If anything, the pandemic will reinforce these trends, encouraging U.S. households to sustain outsized precautionary saving and drawing foreigners to invest in what remain relatively safe U.S. assets. Even as it settles back from the transfer-induced April spike, the September 2020 personal saving rate remains nearly double the 2019 average. And, over the first half of 2020, net international investment in the United States rose at an annual rate of nearly 40%—more than double the average for the prior decade. A high saving rate, combined with continued capital inflows, could weigh on r* for years to come.  (Gourinchas and Rey conclude that this increase in precautionary savings is a global phenomenon.)

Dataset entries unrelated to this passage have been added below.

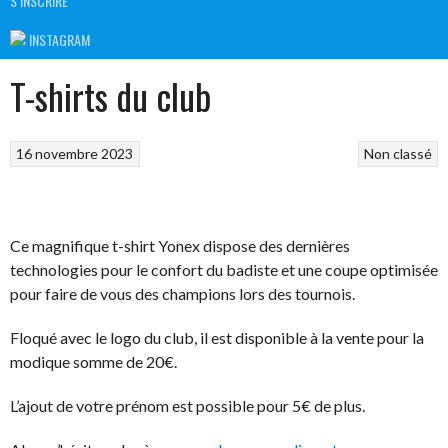
S’INSCRIRE
INSTAGRAM
T-shirts du club
16 novembre 2023
Non classé
Ce magnifique t-shirt Yonex dispose des dernières
technologies pour le confort du badiste et une coupe optimisée
pour faire de vous des champions lors des tournois.
Floqué avec le logo du club, il est disponible à la vente pour la
modique somme de 20€.
L’ajout de votre prénom est possible pour 5€ de plus.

Why should we care so much about r*? There are two big reasons. The first concerns monetary policy. As Chair Powell implies in the opening quote, uncertainty about r* makes it difficult to calibrate central bank actions (see our earlier post). Is current policy adequate to support the economy? To answer the question, we need to know where interest rates are supposed to be in equilibrium when inflation is at the Fed’s target and employment is at its sustainable maximum.

Second, there is fiscal policy. The pandemic has driven government debt to wartime levels. At high levels, the debt path is sustainable only with a combination of low interest rates, high growth rates, and sufficiently large primary budget surpluses. The likelihood of persistently low r* makes this easier.

Yet, it is important not to become complacent. High-debt countries with stable debt-to-GDP ratios are on a knife-edge: all other things unchanged, if r* rises, their debt paths become unsustainable. And, the circumstances that are keeping r* low could change. Domestic U.S. savers eventually could revert to their old ways, foreigners could find they have sufficient U.S. assets to meet their needs, or both. The result could be a sudden rise in the risk premia on “safe” U.S. assets.  

How would this matter? In its latest long-term budget outlook, the CBO anticipates that Treasury debt held by the public will climb from 98% of GDP in 2020 to 142% in 2040 and 195% in 2050. It’s not difficult to imagine that—at some stage—investors will seek greater compensation for holding this debt. Imagine that U.S. government debt is at 120% of GDP and that r* reverts to its pre-2008 level, rising by two percentage points. Assuming the pace of growth is unchanged, fiscal policy would have to tighten by 2.4 percentage points of GDP—that’s the change in r* times the debt-to-GDP ratio—just to keep the debt-GDP ratio from deteriorating (see here). Needless to say, the long-run fiscal “adjustment” would be especially painful if a future rise in r* compels a rapid cut in government expenditure, a sudden increase in taxes, or both.